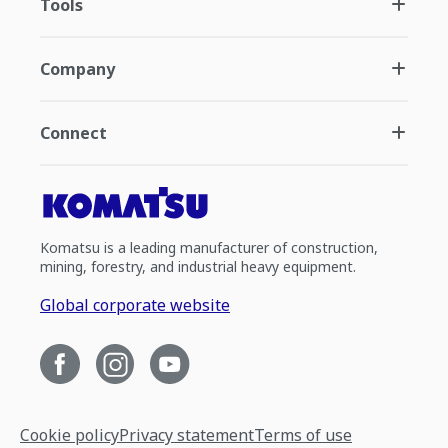
Tools
Company
Connect
Komatsu is a leading manufacturer of construction,
mining, forestry, and industrial heavy equipment.
Global corporate website
Cookie policy
Privacy statement
Terms of use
++++++++++++++++++++
The lines from the one with "Komatsu is a" through the final line of the data are to be reproduced exactly, both included, with no other lines.

Komatsu is a leading manufacturer of construction,
mining, forestry, and industrial heavy equipment.
Global corporate website
Cookie policy
Privacy statement
Terms of use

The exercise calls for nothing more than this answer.